Il documento evidenzia l’adozione di misure straordinarie per liberare posti e garantire la continuità assistenziale, ma la strategia individuata solleva forti perplessità tra gli operatori. Invece di intervenire sulle cause principali – come la carenza di posti letto o l’assenza di filtri territoriali efficaci – si ricorre ancora una volta al trasferimento dei pazienti verso altri presidi ospedalieri.

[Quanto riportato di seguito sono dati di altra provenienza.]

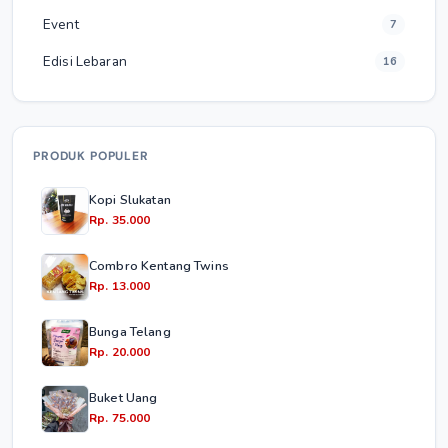
Event
7
Edisi Lebaran
16
PRODUK POPULER
Kopi Slukatan
Rp. 35.000
Combro Kentang Twins
Rp. 13.000
Bunga Telang
Rp. 20.000
Buket Uang
Rp. 75.000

Questo meccanismo comporta un impatto diretto sul sistema di emergenza territoriale. Le ambulanze del 118, pur dovendo restare operative per gli interventi urgenti, vengono impiegate sempre più spesso per i cosiddetti trasporti secondari, sottraendo mezzi e personale alle emergenze tempo-dipendenti. Una scelta che, nei fatti, trasforma il servizio di soccorso in un vettore logistico per la gestione interna della rete ospedaliera.

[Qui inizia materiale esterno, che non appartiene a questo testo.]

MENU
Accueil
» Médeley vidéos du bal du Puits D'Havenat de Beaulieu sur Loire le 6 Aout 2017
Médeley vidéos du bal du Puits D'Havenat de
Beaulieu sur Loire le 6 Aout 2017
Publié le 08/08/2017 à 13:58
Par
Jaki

Altro nodo critico riguarda la natura “straordinaria” del provvedimento. Se da un lato viene definito temporaneo, dall’altro l’utilizzo di procedure rapide e accordi informali lascia intendere una gestione emergenziale che rischia di consolidarsi nel tempo, diventando prassi.
Sul fronte della sicurezza, la situazione appare delicata. Il trasferimento continuo dei pazienti genera un aumento della pressione sugli operatori sanitari, già alle prese con turni pesanti e carichi di lavoro elevati. Il rischio è quello di compromettere non solo l’efficienza del sistema, ma anche la qualità dell’assistenza.
In assenza di interventi strutturali, la gestione del sovraffollamento continua dunque a basarsi su soluzioni tampone. E a sostenere il peso maggiore resta il 118, chiamato ancora una volta a compensare le criticità della rete ospedaliera dell’agro aversano.